Show every line of the data that includes the word "carità".

Extracted data START

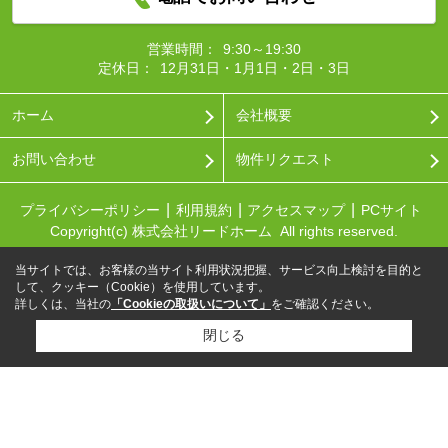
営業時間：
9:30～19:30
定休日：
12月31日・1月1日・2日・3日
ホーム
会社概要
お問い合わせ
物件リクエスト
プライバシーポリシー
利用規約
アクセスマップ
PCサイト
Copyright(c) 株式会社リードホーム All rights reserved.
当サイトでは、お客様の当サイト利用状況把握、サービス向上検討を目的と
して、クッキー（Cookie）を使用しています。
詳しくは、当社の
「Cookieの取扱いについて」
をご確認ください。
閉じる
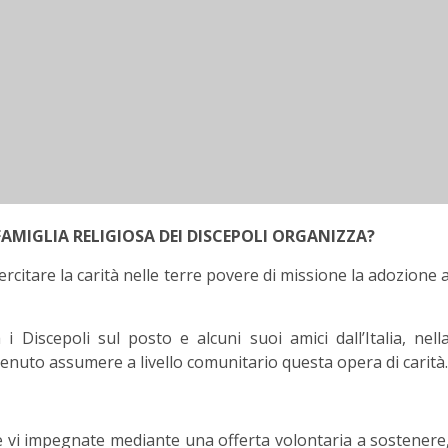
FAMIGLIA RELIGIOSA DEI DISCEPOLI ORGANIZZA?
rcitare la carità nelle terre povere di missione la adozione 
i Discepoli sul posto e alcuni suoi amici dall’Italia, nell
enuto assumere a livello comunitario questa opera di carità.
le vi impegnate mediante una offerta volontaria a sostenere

Extracted data END
Extracted data START

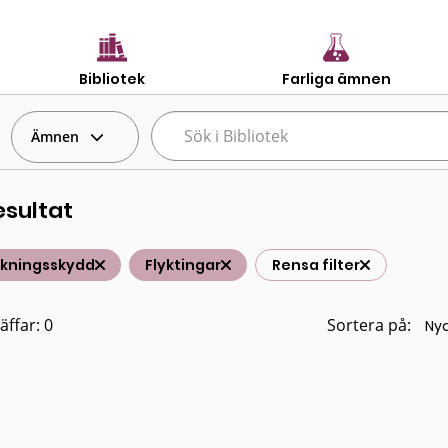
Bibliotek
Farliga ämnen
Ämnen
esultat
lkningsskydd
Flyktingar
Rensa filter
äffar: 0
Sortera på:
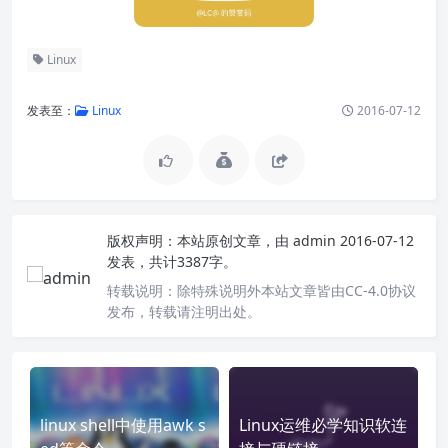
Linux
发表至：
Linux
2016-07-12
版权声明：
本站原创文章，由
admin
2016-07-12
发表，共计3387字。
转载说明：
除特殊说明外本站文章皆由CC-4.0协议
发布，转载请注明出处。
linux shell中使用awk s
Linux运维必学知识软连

Extracted data END

▶ [Expected answer]
rcitare la carità nelle terre povere di missione la adozione 
enuto assumere a livello comunitario questa opera di carità.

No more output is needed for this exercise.